Breakups can be extremely difficult, but they are an inevitable part of life. As your friends journey on their quests to find true love–or, you know, just someone to laugh with and watch Netflix with and have sex with on the regular–there are going to be bumps in the road. At some point, someone you’re close to is going to realize that a significant other just isn’t a great fit and they’ll have to initiate a tough conversation. Or perhaps a friend will be completely blindsided by their partner and feel extremely hurt, wondering what went wrong and why both people weren’t on the same page.
There is simply no way that you can take all of the pain away from your friend. For the most part, you just have to watch the breakup run its course. However, there are ways that you can be there for your friend after a devastating split that goes beyond giving them ice cream to eat while they cry. (Though this is still a highly recommended path unless your friend is lactose intolerant.) Here are some ways that you can effectively support a friend following a breakup, according to expert psychologists.
In the beginning, let them vent.
Maybe the breakup was sudden or maybe you’ve heard it all before, but either way, it’s nice to provide your friend a shoulder to cry on in the immediate aftermath. Your friend is probably going to want to talk to someone following the breakup–whether that means immediately following the split or after processing it for a couple of days–and just having someone to talk to will make them feel better in the moment.
It doesn’t matter who was in the wrong or why the breakup happened. Sometimes we just need to rant about our exes, and clinical psychologist Dr. Suzanne Lachmann says that although we may want our friends to move on quickly and be their “old selves” again, we need to respect the healing process and stick around even if their ranting gets a bit redundant. She explains that “just listening, being there, and helping your friend feel understood is all you can ‘do.'”
However, Dr. Lachmann also mentions that you shouldn’t take on more than you can handle. After all, you’re a friend, not a therapist. If you find that your friend’s despair is getting in the way of your own well-being, it’s okay to cut back on contact. Just provide as much support as you can while understanding your limits.
Help them out a little with the day-to-day stuff.

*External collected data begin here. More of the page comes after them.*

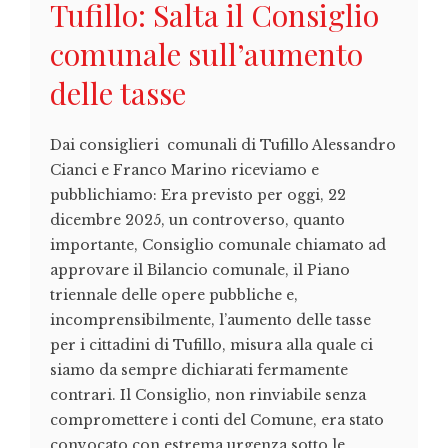
Tufillo: Salta il Consiglio
comunale sull’aumento
delle tasse
Dai consiglieri comunali di Tufillo Alessandro
Cianci e Franco Marino riceviamo e
pubblichiamo: Era previsto per oggi, 22
dicembre 2025, un controverso, quanto
importante, Consiglio comunale chiamato ad
approvare il Bilancio comunale, il Piano
triennale delle opere pubbliche e,
incomprensibilmente, l’aumento delle tasse
per i cittadini di Tufillo, misura alla quale ci
siamo da sempre dichiarati fermamente
contrari. Il Consiglio, non rinviabile senza
compromettere i conti del Comune, era stato
convocato con estrema urgenza sotto le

Though a breakup certainly does not hold the same gravity as a death, your friend is still experiencing the (potentially) permanent loss of someone who was an important part of their life. Your friend is grieving regardless of whether they were on the initiatory or receiving end of the breakup and grief can really envelop a person to the point where day-to-day tasks become difficult or forgotten altogether. Dr. Lachmann explains that helping them out with some of those mundane chores might make their life a little easier; “you may want to do a grocery run,” she suggests, “or make sure they remember to get their car inspected this month.” She says that while your efforts may not be recognized right away since your friend is so focused on the breakup, providing this support will strengthen your friendship over time because your friend will remember that you were there during a difficult time.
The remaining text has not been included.